**WHAT THIS TASK INVOLVES**
Return the records as they stand. No picture is to be included.

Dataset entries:
-- Opening Marker --

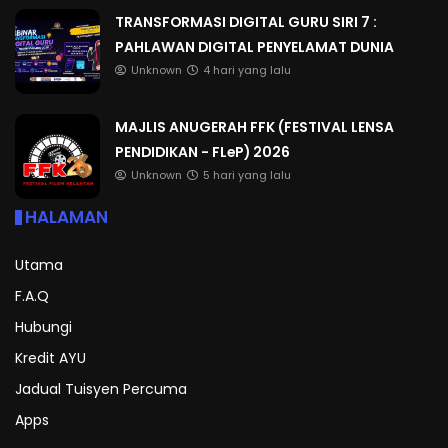
TRANSFORMASI DIGITAL GURU SIRI 7 :
PAHLAWAN DIGITAL PENYELAMAT DUNIA
Unknown
4 hari yang lalu
MAJLIS ANUGERAH FFK (FESTIVAL LENSA
PENDIDIKAN - FLeP) 2026
Unknown
5 hari yang lalu
HALAMAN
Utama
F.A.Q
Hubungi
Kredit AYU
Jadual Tuisyen Percuma
Apps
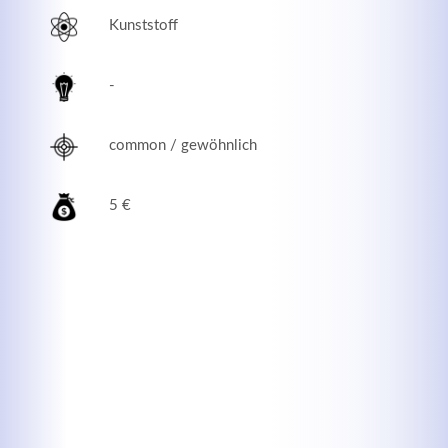
Kunststoff
-
common / gewöhnlich
5 €
Modern & Simple
Lorem ipsum dolor sit amet, consectetuer adipiscing
elit. Aenean commodo ligula eget dolor.
MEHR INFOS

-- Closing Marker --

**ANSWER BOX**
TRANSFORMASI DIGITAL GURU SIRI 7 :
PAHLAWAN DIGITAL PENYELAMAT DUNIA
Unknown
4 hari yang lalu
MAJLIS ANUGERAH FFK (FESTIVAL LENSA
PENDIDIKAN - FLeP) 2026
Unknown
5 hari yang lalu
HALAMAN
Utama
F.A.Q
Hubungi
Kredit AYU
Jadual Tuisyen Percuma
Apps
Kunststoff
-
common / gewöhnlich
5 €
Modern & Simple
Lorem ipsum dolor sit amet, consectetuer adipiscing
elit. Aenean commodo ligula eget dolor.
MEHR INFOS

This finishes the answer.